In summer 2024 SmithGroup was working on multiple health care projects to address the impacts of climate change. This included a new four-story patient tower with a cancer center and two floors of patient rooms at Cape Cod Hospital, a facility less than 500 feet from where the harbor connects to Lewis Bay and feeds into the Atlantic Ocean. “Any hurricane coming up the East Coast and slamming into the southern coast of Cape Cod will have a direct effect on this campus and specifically our new buildings,” Heppner says.
The project was designed to address sea-level rise, wind-borne projectiles, and provide hurricane storm-surge mitigation up to a Category 4. The team isolated all of the emergency generators above the anticipated flood level and elevated the site to keep the first floor of the building out of the 500-year flood zone.
“Significant infrastructure changes were made to this specific building to keep it resilient,” Heppner says, adding that they also chose not to have a basement, where health care facilities often put their mechanical, electrical, and plumbing systems to keep them out of sight. “Those tend to turn into swimming pools when a site gets flooded, and that puts critical infrastructure directly in harm’s way.”
Another project SmithGroup is working on currently, the Myrah Keating Smith Health Center on St. John in the US Virgin Islands, was put out of service in 2017 after Hurricane Maria ripped out the corroded base attachments of the rooftop equipment, causing those units to fail. The metal boxes were blown across the roof, ripping the EPDM membrane to shreds with their sharp edges and flooding the interior. The largest health care facility on the island was permanently closed when it was needed most.

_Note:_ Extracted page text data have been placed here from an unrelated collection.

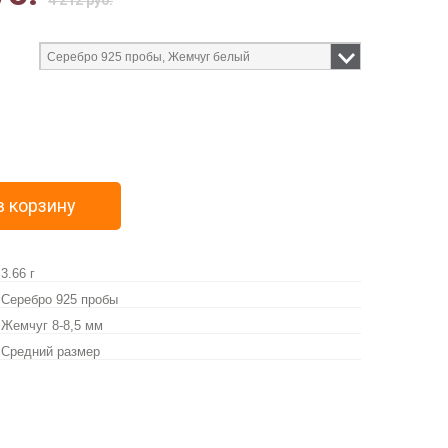
4 212 руб.
в корзину
3.66 г
Серебро 925 пробы
Жемчуг 8-8,5 мм
Средний размер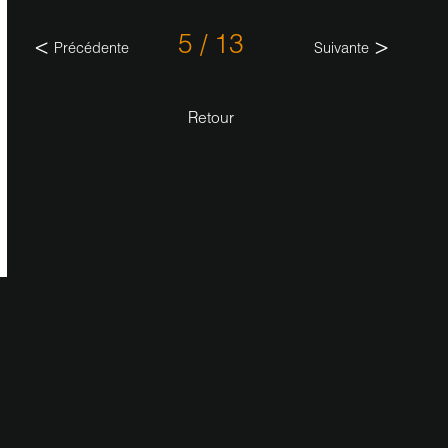
5 / 13
Précédente
Suivante
Retour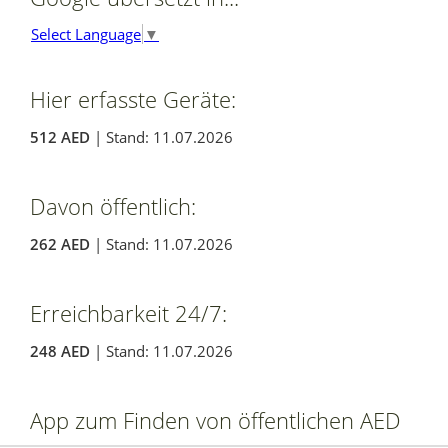
Select Language
▼
Hier erfasste Geräte:
512 AED
| Stand: 11.07.2026
Davon öffentlich:
262 AED
| Stand: 11.07.2026
Erreichbarkeit 24/7:
248 AED
| Stand: 11.07.2026
App zum Finden von öffentlichen AED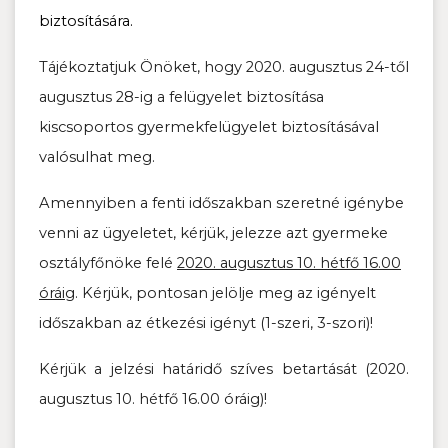
biztosítására.
Tájékoztatjuk Önöket, hogy 2020. augusztus 24-től
augusztus 28-ig a felügyelet biztosítása
kiscsoportos gyermekfelügyelet biztosításával
valósulhat meg.
Amennyiben a fenti időszakban szeretné igénybe
venni az ügyeletet, kérjük, jelezze azt gyermeke
osztályfőnöke felé
2020. augusztus 10. hétfő 16.00
óráig
. Kérjük, pontosan jelölje meg az igényelt
időszakban az étkezési igényt (1-szeri, 3-szori)!
Kérjük a jelzési határidő szíves betartását (2020.
augusztus 10. hétfő 16.00 óráig)!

“Something as simple as just using stainless steel attachments where they face the environment—and if you’re in a salt air marine environment using stainless steel almost has to be a given because even galvanized steel with a sacrificial coating will give way so much earlier than stainless steel,” Heppner says. “I won’t say anything is perfect as a material. Maintenance of material, constant inspection, and upkeep is essential to maintain the resilience of your facility.”